--- What to work on ---
Apart from the pictures, write out the records that follow exactly.

--- Provided material ---
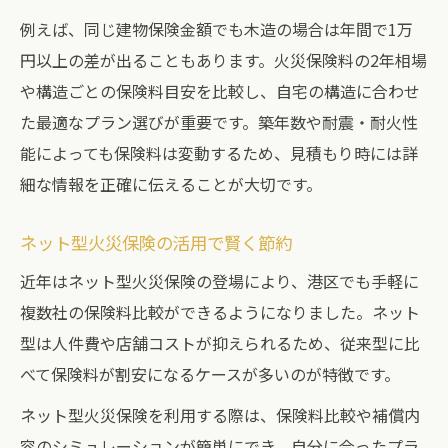
例えば、同じ建物保険金額でも木造の場合は年間で1万
円以上の差が出ることもあります。火災保険料の2年相場
や構造ごとの保険料目安を比較し、自宅の構造に合わせ
た最適なプラン選びが重要です。築年数や耐震・耐火性
能によっても保険料は変動するため、見積もり時には詳
細な情報を正確に伝えることが大切です。
ネット型火災保険の活用で賢く節約
近年はネット型火災保険の登場により、港区でも手軽に
複数社の保険料比較ができるようになりました。ネット
型は人件費や店舗コストが抑えられるため、従来型に比
べて保険料が割安になるケースが多いのが特徴です。
ネット型火災保険を利用する際は、保険料比較や補償内
容のシミュレーションが簡単にでき、自分に合ったプラ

--- Output ---
例えば、同じ建物保険金額でも木造の場合は年間で1万
円以上の差が出ることもあります。火災保険料の2年相場
や構造ごとの保険料目安を比較し、自宅の構造に合わせ
た最適なプラン選びが重要です。築年数や耐震・耐火性
能によっても保険料は変動するため、見積もり時には詳
細な情報を正確に伝えることが大切です。
ネット型火災保険の活用で賢く節約
近年はネット型火災保険の登場により、港区でも手軽に
複数社の保険料比較ができるようになりました。ネット
型は人件費や店舗コストが抑えられるため、従来型に比
べて保険料が割安になるケースが多いのが特徴です。
ネット型火災保険を利用する際は、保険料比較や補償内
容のシミュレーションが簡単にでき、自分に合ったプラ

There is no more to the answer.